John N. Damoulakis, Ph.D.

Senior Director, Special Projects

Dr. John N. Damoulakis is a Sr. Director and Director of Advanced Electronics at the Information Sciences Institute (ISI) of the University of Southern California (USC) focusing to bring together ISI’s core technologies on information technology, micro-electronics, algorithms, and signal processing to an integrated framework of many electronic and information science applications.  He holds a Ph.D. from Rice University, Houston, Texas, and a MS in EE and ME from the Technical University of Athens, Athens, Greece.  Dr. Damoulakis has over 30 years of experience in concept definition, development, transition to operational systems, and management of high- technology programs for the commercial and defense industries.  These activities embody not only technology development and readiness to products, but also deployment to operational systems (commercial and defense).  Technologies invoked include signal processing algorithms, micro-electronic devices and systems, real-time and non-real-time embedded processors, and their applications.  Dr. Damoulakis worked with all major U.S. R&D organizations to conceive the original and fundamental program ideas, developed and completed the required constituent technologies, and transitioned the derived products to commercial and government programs.  The activities involved large program efforts of multi-million dollars in size, as well as small efforts aiming to develop proof-of-concepts.

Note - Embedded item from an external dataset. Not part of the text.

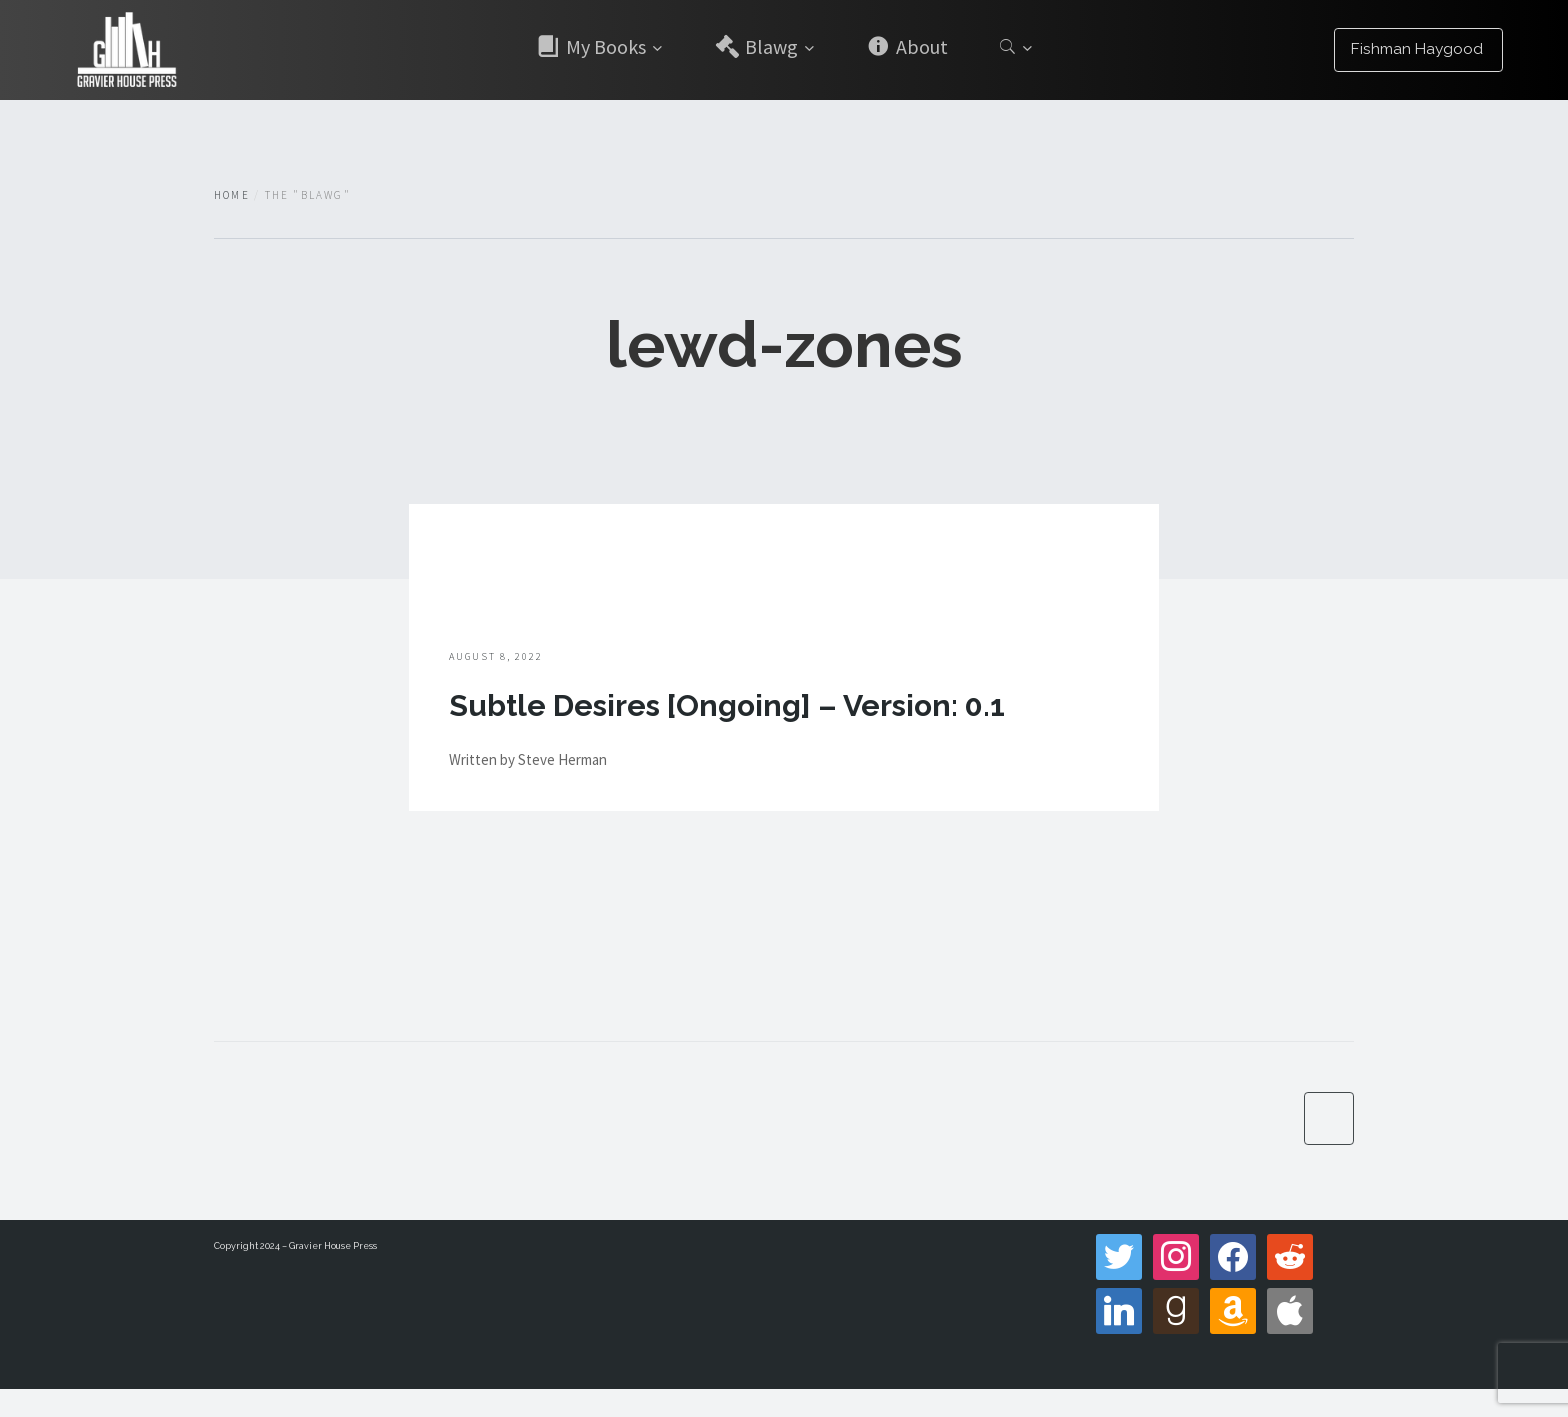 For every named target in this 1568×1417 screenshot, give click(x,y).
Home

Dr Damoulakis has been with USC’s ISI since 2002.  Prior to USC, Dr. Damoulakis worked for Lockheed-Martin as Sr. Director developing a variety of electronic system applications, and was also, responsible for the research and development of many divisions within the corporation, a position having a budget of many millions of dollars.  He is often a consultant to many governmental agencies as a subject-matter-expert within the areas of his expertise.  He is the author of numerous technical papers in the areas of engineering sciences and holds three patents.  He is the recipient of the Franklin’s Institute Levy medal for his contributions to optimal control and estimation (1973).